Top of TASK DATA
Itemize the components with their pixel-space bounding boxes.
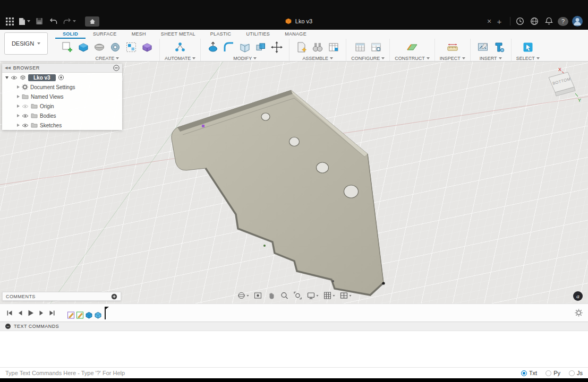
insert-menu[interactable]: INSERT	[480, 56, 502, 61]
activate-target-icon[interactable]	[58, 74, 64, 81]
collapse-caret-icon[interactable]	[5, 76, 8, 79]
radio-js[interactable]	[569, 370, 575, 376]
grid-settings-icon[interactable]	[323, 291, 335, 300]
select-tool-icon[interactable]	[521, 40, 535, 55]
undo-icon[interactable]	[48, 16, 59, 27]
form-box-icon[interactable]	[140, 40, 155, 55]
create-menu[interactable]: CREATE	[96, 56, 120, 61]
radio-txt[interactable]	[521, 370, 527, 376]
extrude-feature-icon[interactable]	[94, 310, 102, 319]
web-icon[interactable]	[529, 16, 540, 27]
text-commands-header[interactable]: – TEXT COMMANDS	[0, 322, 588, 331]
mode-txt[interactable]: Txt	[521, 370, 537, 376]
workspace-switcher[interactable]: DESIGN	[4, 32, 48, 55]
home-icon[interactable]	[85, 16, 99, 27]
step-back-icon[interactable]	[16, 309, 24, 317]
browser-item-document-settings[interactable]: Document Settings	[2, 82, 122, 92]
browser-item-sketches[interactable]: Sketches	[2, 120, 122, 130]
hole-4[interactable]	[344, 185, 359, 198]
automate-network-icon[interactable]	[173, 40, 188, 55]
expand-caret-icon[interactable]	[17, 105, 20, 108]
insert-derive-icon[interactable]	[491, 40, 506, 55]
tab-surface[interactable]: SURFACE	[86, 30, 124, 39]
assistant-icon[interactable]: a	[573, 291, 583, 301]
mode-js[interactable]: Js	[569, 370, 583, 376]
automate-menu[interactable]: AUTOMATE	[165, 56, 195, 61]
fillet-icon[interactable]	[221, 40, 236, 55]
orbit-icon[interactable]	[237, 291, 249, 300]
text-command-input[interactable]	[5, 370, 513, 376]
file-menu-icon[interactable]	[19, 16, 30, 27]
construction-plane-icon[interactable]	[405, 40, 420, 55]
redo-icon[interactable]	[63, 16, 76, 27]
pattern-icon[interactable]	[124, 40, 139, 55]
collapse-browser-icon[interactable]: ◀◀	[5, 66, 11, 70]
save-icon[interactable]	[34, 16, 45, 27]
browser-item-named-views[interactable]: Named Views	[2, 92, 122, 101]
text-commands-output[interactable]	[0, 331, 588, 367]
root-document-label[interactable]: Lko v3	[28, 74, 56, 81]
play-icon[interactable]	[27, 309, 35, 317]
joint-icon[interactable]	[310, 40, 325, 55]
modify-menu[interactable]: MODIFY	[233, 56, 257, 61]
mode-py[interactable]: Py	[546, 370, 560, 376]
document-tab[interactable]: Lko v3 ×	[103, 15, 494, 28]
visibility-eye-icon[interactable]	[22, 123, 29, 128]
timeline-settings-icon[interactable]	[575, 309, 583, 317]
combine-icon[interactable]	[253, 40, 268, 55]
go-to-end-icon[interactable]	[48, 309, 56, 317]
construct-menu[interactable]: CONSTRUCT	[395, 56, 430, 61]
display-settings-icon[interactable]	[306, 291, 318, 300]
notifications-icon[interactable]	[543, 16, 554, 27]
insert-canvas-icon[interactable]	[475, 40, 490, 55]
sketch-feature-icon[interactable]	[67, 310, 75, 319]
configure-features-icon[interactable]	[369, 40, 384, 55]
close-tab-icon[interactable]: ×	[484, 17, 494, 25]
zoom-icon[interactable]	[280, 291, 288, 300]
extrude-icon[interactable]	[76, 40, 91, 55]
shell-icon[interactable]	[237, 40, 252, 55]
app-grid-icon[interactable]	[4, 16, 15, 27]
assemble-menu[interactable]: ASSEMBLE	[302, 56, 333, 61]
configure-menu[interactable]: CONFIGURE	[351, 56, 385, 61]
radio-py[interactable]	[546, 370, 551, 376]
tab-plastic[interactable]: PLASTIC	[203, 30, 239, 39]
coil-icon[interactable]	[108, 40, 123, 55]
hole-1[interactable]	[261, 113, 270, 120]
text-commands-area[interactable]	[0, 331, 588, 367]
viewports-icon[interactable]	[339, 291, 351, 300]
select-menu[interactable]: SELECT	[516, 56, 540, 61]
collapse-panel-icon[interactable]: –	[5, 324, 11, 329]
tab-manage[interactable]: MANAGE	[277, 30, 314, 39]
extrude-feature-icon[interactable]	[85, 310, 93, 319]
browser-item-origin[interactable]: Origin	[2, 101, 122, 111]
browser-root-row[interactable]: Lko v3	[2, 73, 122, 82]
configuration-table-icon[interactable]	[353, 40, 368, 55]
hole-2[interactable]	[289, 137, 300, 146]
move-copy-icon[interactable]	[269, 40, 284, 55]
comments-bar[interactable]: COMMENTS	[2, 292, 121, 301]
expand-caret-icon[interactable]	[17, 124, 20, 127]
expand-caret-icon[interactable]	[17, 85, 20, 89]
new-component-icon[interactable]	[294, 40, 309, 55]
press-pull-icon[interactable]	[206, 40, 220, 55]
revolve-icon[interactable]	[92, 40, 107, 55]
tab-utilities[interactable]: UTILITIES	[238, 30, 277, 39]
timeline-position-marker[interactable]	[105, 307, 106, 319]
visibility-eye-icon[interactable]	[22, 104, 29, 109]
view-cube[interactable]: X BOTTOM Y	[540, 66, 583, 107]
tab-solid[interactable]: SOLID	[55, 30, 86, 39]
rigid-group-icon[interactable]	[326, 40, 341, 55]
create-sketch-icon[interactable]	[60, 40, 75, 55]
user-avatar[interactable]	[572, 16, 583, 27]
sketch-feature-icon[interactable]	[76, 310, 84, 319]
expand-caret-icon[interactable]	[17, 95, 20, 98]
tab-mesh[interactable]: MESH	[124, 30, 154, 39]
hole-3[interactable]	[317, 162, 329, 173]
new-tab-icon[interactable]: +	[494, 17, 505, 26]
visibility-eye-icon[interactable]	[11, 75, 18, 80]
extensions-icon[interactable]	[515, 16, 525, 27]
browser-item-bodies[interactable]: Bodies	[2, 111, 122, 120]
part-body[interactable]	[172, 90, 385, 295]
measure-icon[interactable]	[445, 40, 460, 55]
Bottom of TASK DATA
EXERCISE DIRECTIONS
Using the data above, return each line that includes the word "visibility".

RESULT
visibility-eye-icon[interactable]	[22, 123, 29, 128]
visibility-eye-icon[interactable]	[22, 104, 29, 109]
visibility-eye-icon[interactable]	[11, 75, 18, 80]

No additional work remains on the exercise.